Failed Experiential Promises and the Bait-and-Switch of Fox’s Rent: Live
Kelly Kessler / DePaul University

Rent Live promo image

Fox’s time sensitive and cheeky countdown ad for Rent Live!

So what, Rent: Live wasn’t actually live. They used footage from dress rehearsal. Who cares? The dude broke his ankle. What were they supposed to do? Let’s take it back a few decades to address this. It was the summer of 1989 and I was seventeen years old. I had dragged my high school friends to the St. Louis MUNY, the largest outdoor theatre in the United States. We were parked in the free seats behind 11 thousand paying customers, as I waited with bated breath to see two legends, far from their primes, reprise their iconic roles. Twenty-five years after their star turns in the motion picture of the same name, Debbie Reynolds and Harve Presnell were touring in The Unsinkable Molly Brown. As was common at the MUNY, a helicopter flew over the theatre, momentarily obscuring the sound from the stage. In a moment of whimsy, Reynolds suddenly broke character and began whirling her arms around and making noises as if she were the obtrusive helicopter. This moment of broken character, of spontaneity, of liveness and ephemerality was what made this performance special and memorable thirty years later. Moments like this, or Shirley MacLaine emerging from the chorus to step in for Carol Haney and her sprained ankle in Broadway’s 1954 Pajama Game and thus being discovered by Paramount’s Hal Wallis, or David Niven’s memorable response to a streaker’s “shortcomings” at the 1974 Academy Awards telecast: these are the moments that define live theatre and live television. These are the types of moments the audience prays for. This is what the audience of Rent: Live had been promised and what Fox, out of fear of failure, denied them.

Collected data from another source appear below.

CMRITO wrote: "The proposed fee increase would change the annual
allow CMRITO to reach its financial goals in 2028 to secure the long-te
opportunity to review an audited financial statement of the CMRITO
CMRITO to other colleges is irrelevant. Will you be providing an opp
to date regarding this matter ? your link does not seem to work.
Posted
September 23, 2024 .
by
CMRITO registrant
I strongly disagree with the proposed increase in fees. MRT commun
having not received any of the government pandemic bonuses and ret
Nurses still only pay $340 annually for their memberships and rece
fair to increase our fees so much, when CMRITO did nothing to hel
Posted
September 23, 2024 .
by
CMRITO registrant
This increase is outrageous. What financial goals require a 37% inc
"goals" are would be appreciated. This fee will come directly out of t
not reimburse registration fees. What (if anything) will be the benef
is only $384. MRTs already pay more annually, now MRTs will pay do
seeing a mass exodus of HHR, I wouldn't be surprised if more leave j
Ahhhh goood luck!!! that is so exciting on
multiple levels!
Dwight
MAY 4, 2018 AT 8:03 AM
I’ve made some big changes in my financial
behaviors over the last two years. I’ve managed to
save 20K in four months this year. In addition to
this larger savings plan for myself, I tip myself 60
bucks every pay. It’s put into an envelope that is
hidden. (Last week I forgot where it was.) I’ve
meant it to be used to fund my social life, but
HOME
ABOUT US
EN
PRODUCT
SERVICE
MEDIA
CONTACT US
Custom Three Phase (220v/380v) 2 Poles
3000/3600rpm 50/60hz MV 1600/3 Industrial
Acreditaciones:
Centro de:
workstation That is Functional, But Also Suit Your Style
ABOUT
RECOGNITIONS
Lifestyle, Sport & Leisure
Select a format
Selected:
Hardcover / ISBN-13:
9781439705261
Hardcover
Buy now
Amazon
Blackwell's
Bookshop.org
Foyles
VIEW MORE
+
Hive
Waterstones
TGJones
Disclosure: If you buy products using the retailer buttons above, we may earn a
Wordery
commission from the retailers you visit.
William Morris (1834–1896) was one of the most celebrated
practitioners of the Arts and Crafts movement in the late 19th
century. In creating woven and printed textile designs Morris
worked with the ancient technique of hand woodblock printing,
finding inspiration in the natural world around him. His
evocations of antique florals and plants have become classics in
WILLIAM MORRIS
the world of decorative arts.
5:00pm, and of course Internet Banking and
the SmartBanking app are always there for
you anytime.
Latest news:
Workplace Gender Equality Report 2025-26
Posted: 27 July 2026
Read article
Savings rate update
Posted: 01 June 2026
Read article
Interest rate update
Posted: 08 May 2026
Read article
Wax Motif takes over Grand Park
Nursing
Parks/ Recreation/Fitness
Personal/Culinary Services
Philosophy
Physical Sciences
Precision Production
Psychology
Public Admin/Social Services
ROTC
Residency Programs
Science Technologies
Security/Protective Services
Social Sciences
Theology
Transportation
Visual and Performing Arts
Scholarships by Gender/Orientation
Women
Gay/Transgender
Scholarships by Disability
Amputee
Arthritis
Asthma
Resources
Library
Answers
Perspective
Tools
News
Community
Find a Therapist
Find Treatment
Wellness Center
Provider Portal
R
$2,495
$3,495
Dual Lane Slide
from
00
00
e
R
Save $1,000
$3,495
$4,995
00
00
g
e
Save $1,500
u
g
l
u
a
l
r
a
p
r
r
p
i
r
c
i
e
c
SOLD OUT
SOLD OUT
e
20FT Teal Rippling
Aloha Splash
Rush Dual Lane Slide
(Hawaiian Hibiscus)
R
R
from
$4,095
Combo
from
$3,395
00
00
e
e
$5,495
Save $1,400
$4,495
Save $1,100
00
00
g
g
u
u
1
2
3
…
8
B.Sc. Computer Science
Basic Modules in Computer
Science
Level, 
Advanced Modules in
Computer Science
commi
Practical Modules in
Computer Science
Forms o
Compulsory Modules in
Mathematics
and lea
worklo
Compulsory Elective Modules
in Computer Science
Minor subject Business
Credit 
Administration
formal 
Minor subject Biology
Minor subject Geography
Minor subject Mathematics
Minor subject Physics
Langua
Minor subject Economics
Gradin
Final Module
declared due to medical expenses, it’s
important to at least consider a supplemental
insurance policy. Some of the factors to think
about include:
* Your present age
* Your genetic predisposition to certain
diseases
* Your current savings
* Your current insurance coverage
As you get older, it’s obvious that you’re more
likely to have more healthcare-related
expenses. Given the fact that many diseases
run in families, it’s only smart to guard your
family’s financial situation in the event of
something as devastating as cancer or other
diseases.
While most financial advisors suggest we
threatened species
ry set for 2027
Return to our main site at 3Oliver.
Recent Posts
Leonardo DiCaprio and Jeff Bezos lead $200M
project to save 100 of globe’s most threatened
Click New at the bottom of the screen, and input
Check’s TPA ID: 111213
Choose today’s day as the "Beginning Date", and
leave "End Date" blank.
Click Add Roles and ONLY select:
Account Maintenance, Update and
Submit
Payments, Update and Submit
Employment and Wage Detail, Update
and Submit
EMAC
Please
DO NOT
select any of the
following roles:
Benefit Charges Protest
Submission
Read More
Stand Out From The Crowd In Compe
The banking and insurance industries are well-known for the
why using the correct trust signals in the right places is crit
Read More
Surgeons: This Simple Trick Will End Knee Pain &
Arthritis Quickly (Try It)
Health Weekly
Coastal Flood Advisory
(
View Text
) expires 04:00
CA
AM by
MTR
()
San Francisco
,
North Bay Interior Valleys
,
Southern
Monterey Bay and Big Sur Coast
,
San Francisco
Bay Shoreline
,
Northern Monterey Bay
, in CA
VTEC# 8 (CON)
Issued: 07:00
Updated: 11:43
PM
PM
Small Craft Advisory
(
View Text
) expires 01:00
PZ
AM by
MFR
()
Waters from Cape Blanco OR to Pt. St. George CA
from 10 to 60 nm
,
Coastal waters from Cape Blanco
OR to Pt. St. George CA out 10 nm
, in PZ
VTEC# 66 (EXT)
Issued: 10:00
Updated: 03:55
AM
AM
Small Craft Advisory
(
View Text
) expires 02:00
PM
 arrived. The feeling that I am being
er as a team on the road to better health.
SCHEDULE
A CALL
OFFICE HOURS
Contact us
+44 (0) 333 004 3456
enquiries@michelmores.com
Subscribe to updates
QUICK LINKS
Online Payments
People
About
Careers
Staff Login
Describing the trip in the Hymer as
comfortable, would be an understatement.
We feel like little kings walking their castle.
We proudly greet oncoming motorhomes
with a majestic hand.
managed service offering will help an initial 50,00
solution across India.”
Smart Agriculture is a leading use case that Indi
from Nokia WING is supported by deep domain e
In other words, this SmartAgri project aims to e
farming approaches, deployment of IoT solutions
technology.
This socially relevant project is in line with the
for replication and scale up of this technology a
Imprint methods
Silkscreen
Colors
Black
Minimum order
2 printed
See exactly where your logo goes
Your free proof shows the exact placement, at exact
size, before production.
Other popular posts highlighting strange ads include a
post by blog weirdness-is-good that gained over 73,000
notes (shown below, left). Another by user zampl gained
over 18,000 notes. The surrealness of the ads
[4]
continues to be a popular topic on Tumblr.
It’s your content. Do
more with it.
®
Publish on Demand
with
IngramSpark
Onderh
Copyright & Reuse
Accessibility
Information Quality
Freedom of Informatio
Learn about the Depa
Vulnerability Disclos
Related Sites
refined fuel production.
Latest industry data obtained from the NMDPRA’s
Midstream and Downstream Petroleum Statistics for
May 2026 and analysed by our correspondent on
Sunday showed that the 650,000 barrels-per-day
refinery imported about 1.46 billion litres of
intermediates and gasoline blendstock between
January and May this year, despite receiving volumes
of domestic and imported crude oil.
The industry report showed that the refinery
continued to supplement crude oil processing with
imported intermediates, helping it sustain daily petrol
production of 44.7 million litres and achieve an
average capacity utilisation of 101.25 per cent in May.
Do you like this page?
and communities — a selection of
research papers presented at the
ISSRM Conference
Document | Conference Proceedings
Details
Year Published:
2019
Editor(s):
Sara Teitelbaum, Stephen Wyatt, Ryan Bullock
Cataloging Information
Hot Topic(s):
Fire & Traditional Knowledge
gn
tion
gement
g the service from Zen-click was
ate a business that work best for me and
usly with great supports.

Shirley MacLaine in the Pajama Game

Playbill understudy announcement
 

Shirley MacLaine performs in the 1954 Broadway production of The Pajama Game (top) and a playbill insert from MacLaine’s star turn (bottom).

When Chairman of NBC Entertainment Robert Greenblatt announced the network would be airing a live television broadcast of The Sound of Music in 2013, this was the promise. Greenblatt, Neil Meron, and Craig Zadan all hearkened back to the early days of American broadcasting, the liveness of New York-based TV, and the history of live broadcasts of theatrical performances like Mary Martin’s iconic Peter Pan (1955). The folks from Fox would double down on this promise of the excitement of liveness as they announced Tyler Perry’s The Passion (2016), Grease Live! (2016), A Christmas Story Live! (2017), and then Rent: Live. This made perfect sense on various levels. As the broadcast networks struggled to maintain terrestrial viewers, they saw sports and reality television—two outlying genres that still relied on a sense of the now or liveness—finding viewers where content with less immediacy had failed. This reach back into the vaults brought a re-embrace of what Robert Wade said of television in a 1944 issue of Theatre Arts, that the new medium was “radio with sight, movies with the zest of immediacy, theatre (intimate or spectacular) with all seats about six rows back and in the centre, tabloid opera and circus without peanut venders.”[1] The networks had promised to give the audience that kind of zest by bringing Broadway-ish to the masses.

The split screen of Grease Live!’s Associate Director Carrie Havel calling “Greased Lightening” (released after the broadcast) (top) and this The Wiz Live! quasi-DIY behind-the-scenes video from social media personality Todrick Hall (released before the broadcast) project the high stakes, multiple moving parts, and sense of immediacy logistically and rhetorically connected to these complex live musical events (bottom).

As I discuss in my forthcoming book, Broadway in the Box: Television’s Lasting Love Affair with the Musical, between The Sound of Music Live! and Rent: Live, the form that immediacy or zest would take repeatedly shifted.[2] In a Web 2.0 environment peopled with viewers poised for multi-platform viewing, time-shifting, and multi-tasking, the network powers-that-be sought to reconsider the definition of liveness. Between 2013 and 2019 Fox and NBC dug in on the live musical. The performances themselves were always synchronous to the broadcasts, but the designs, direction, and promotional strategies alternated between visual formats (cinematic, proscenium-ish, highly mobile), types of digital performances (minimal, fan and/or network-driven social media presence, 360-degree Facebook Live stream), and conceptualization of the audience (in the theatre, at home, online, or all three). From The Sound of Music Live! through Jesus Christ Superstar Live in Concert (2018), the networks kept up their ends of the bargain, embracing Stephanie Marriott’s conceptualization of live television as including a risk or threat, lacking “glossiness,” and embracing a constant sense of fallibility.[3] Although the first several live musicals managed to go off without any major disasters, they all bore the scars of liveness whether through Carrie Underwood’s wooden performance of Maria, Grease Live!’s near golf cart accident, or an array of audio issues with Hairspray Live!. Such possibility for imperfections were why many were watching, and what drove a flood of fans and hate-watchers to Twitter. And then came Rent.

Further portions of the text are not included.